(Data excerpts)
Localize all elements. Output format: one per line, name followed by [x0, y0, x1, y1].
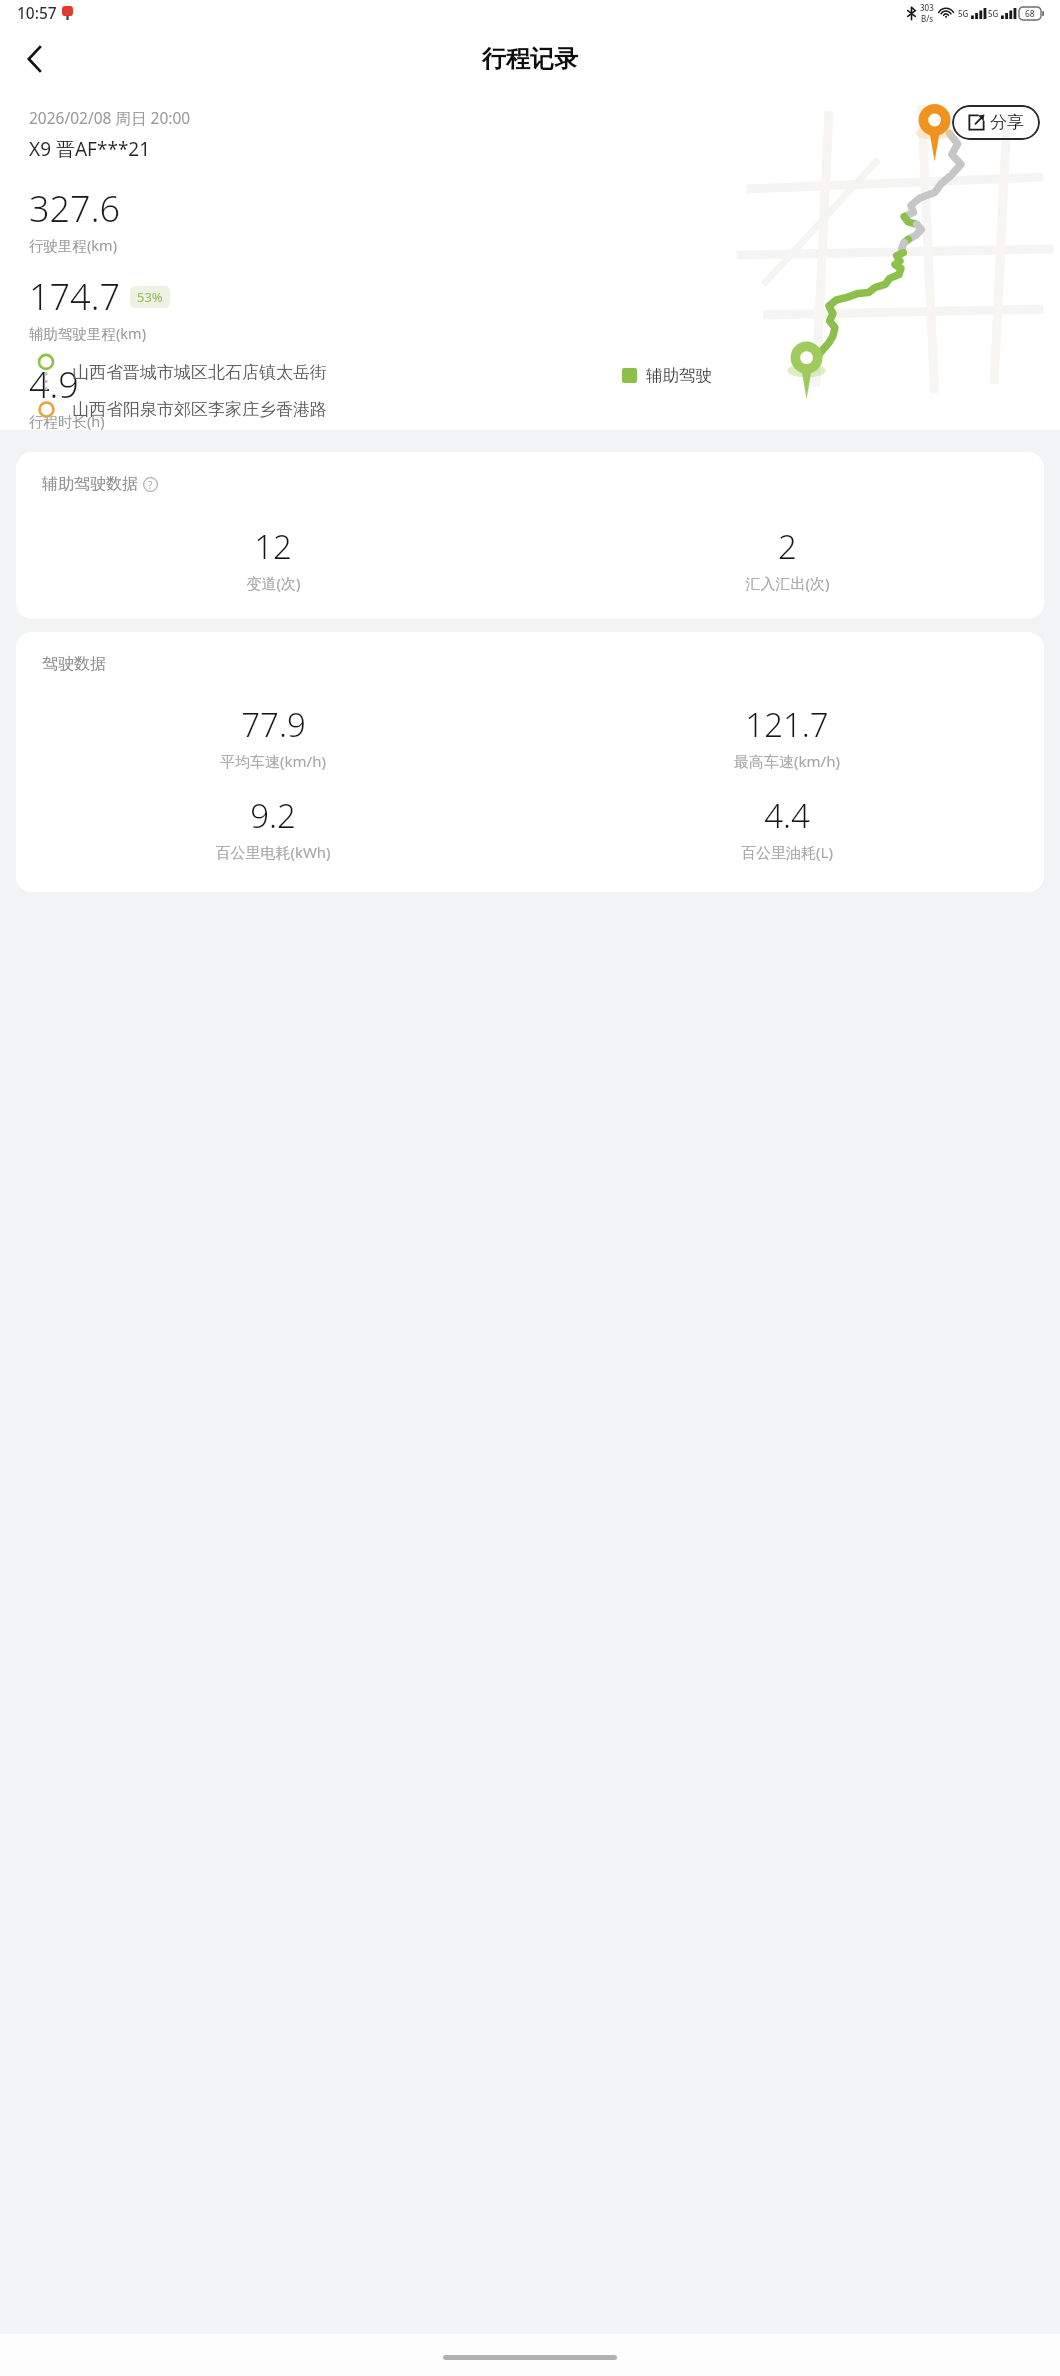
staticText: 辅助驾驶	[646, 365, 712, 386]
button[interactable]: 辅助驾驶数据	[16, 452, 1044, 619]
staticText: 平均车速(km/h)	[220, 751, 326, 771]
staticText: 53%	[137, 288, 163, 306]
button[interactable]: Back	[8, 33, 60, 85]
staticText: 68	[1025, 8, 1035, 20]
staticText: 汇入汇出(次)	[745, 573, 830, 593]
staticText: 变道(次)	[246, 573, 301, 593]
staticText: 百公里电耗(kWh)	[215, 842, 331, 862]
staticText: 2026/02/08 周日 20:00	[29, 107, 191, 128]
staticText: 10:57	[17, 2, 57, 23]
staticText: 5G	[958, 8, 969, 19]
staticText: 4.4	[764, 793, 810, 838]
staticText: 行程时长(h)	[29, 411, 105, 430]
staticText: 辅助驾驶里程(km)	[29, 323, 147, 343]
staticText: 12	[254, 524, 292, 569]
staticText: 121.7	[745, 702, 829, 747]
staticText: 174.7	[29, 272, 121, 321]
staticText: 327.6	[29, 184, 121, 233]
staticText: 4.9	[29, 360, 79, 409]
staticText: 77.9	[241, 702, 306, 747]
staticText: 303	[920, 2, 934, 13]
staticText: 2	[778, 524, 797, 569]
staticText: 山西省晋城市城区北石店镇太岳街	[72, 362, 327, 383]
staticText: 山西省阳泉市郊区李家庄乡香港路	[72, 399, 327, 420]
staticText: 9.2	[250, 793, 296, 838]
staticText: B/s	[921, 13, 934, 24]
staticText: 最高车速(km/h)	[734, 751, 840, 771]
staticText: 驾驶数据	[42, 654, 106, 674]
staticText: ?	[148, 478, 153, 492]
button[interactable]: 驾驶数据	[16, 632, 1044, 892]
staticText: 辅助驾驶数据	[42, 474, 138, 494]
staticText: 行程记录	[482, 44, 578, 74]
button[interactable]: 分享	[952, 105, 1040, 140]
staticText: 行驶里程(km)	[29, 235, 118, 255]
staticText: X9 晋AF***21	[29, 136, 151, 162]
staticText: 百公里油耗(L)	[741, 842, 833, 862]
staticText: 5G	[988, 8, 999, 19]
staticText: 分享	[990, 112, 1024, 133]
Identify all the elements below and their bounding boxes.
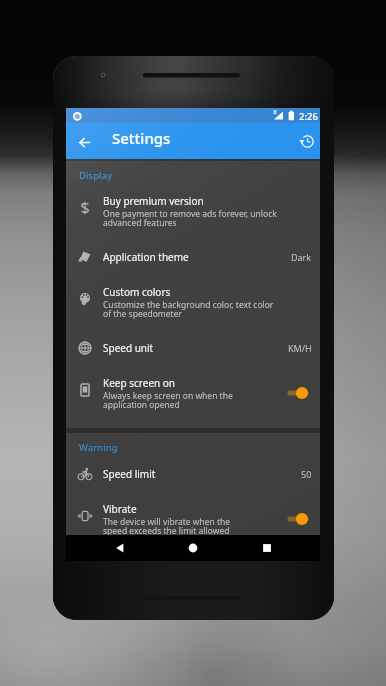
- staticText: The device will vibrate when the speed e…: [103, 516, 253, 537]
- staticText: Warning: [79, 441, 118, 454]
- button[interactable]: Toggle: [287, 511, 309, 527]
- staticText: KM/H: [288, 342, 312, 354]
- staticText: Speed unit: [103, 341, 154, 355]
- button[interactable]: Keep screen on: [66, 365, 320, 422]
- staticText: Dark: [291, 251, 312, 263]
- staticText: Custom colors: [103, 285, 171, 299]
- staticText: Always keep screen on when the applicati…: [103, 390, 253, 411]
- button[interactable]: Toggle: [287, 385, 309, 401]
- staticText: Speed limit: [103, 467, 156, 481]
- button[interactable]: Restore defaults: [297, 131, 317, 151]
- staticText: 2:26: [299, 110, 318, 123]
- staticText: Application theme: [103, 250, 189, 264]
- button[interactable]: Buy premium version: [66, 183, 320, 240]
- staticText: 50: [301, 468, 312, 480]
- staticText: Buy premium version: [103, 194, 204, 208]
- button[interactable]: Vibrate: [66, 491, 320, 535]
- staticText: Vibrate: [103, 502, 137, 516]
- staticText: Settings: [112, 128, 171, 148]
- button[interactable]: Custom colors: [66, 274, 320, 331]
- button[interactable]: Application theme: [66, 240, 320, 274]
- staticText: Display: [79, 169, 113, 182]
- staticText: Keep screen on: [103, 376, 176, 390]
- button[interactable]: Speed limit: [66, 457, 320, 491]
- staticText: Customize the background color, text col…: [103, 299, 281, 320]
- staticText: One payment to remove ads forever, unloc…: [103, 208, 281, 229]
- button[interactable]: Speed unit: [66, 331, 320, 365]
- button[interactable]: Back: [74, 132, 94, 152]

**Problem to work on:**
Please repeat each line above exactly as it appears, but omit the pictures.

**Answer to this problem:**
Localize all elements. Output format: one per line, name followed by [x0, y0, x1, y1].
staticText: 辅助驾驶	[646, 365, 712, 386]
button[interactable]: 辅助驾驶数据	[16, 452, 1044, 619]
staticText: 平均车速(km/h)	[220, 751, 326, 771]
staticText: 53%	[137, 288, 163, 306]
button[interactable]: Back	[8, 33, 60, 85]
staticText: 68	[1025, 8, 1035, 20]
staticText: 汇入汇出(次)	[745, 573, 830, 593]
staticText: 变道(次)	[246, 573, 301, 593]
staticText: 百公里电耗(kWh)	[215, 842, 331, 862]
staticText: 2026/02/08 周日 20:00	[29, 107, 191, 128]
staticText: 10:57	[17, 2, 57, 23]
staticText: 5G	[958, 8, 969, 19]
staticText: 4.4	[764, 793, 810, 838]
staticText: 行程时长(h)	[29, 411, 105, 430]
staticText: 辅助驾驶里程(km)	[29, 323, 147, 343]
staticText: 12	[254, 524, 292, 569]
staticText: 121.7	[745, 702, 829, 747]
staticText: 174.7	[29, 272, 121, 321]
staticText: 327.6	[29, 184, 121, 233]
staticText: 4.9	[29, 360, 79, 409]
staticText: 77.9	[241, 702, 306, 747]
staticText: 303	[920, 2, 934, 13]
staticText: 2	[778, 524, 797, 569]
staticText: 山西省晋城市城区北石店镇太岳街	[72, 362, 327, 383]
staticText: 山西省阳泉市郊区李家庄乡香港路	[72, 399, 327, 420]
staticText: 9.2	[250, 793, 296, 838]
staticText: B/s	[921, 13, 934, 24]
staticText: 最高车速(km/h)	[734, 751, 840, 771]
staticText: 驾驶数据	[42, 654, 106, 674]
staticText: ?	[148, 478, 153, 492]
button[interactable]: 驾驶数据	[16, 632, 1044, 892]
staticText: 辅助驾驶数据	[42, 474, 138, 494]
staticText: 行程记录	[482, 44, 578, 74]
button[interactable]: 分享	[952, 105, 1040, 140]
staticText: 行驶里程(km)	[29, 235, 118, 255]
staticText: X9 晋AF***21	[29, 136, 151, 162]
staticText: 百公里油耗(L)	[741, 842, 833, 862]
staticText: 5G	[988, 8, 999, 19]
staticText: 分享	[990, 112, 1024, 133]
Identify all the elements below and their bounding boxes.
- staticText: The device will vibrate when the speed e…: [103, 516, 253, 537]
- staticText: Warning: [79, 441, 118, 454]
- button[interactable]: Toggle: [287, 511, 309, 527]
- staticText: KM/H: [288, 342, 312, 354]
- staticText: Speed unit: [103, 341, 154, 355]
- button[interactable]: Keep screen on: [66, 365, 320, 422]
- staticText: Dark: [291, 251, 312, 263]
- staticText: Custom colors: [103, 285, 171, 299]
- staticText: Always keep screen on when the applicati…: [103, 390, 253, 411]
- button[interactable]: Toggle: [287, 385, 309, 401]
- staticText: Speed limit: [103, 467, 156, 481]
- button[interactable]: Restore defaults: [297, 131, 317, 151]
- staticText: 2:26: [299, 110, 318, 123]
- staticText: Application theme: [103, 250, 189, 264]
- button[interactable]: Buy premium version: [66, 183, 320, 240]
- staticText: 50: [301, 468, 312, 480]
- staticText: Buy premium version: [103, 194, 204, 208]
- button[interactable]: Vibrate: [66, 491, 320, 535]
- staticText: Vibrate: [103, 502, 137, 516]
- staticText: Settings: [112, 128, 171, 148]
- button[interactable]: Custom colors: [66, 274, 320, 331]
- button[interactable]: Application theme: [66, 240, 320, 274]
- staticText: Display: [79, 169, 113, 182]
- staticText: Keep screen on: [103, 376, 176, 390]
- button[interactable]: Speed limit: [66, 457, 320, 491]
- staticText: Customize the background color, text col…: [103, 299, 281, 320]
- staticText: One payment to remove ads forever, unloc…: [103, 208, 281, 229]
- button[interactable]: Speed unit: [66, 331, 320, 365]
- button[interactable]: Back: [74, 132, 94, 152]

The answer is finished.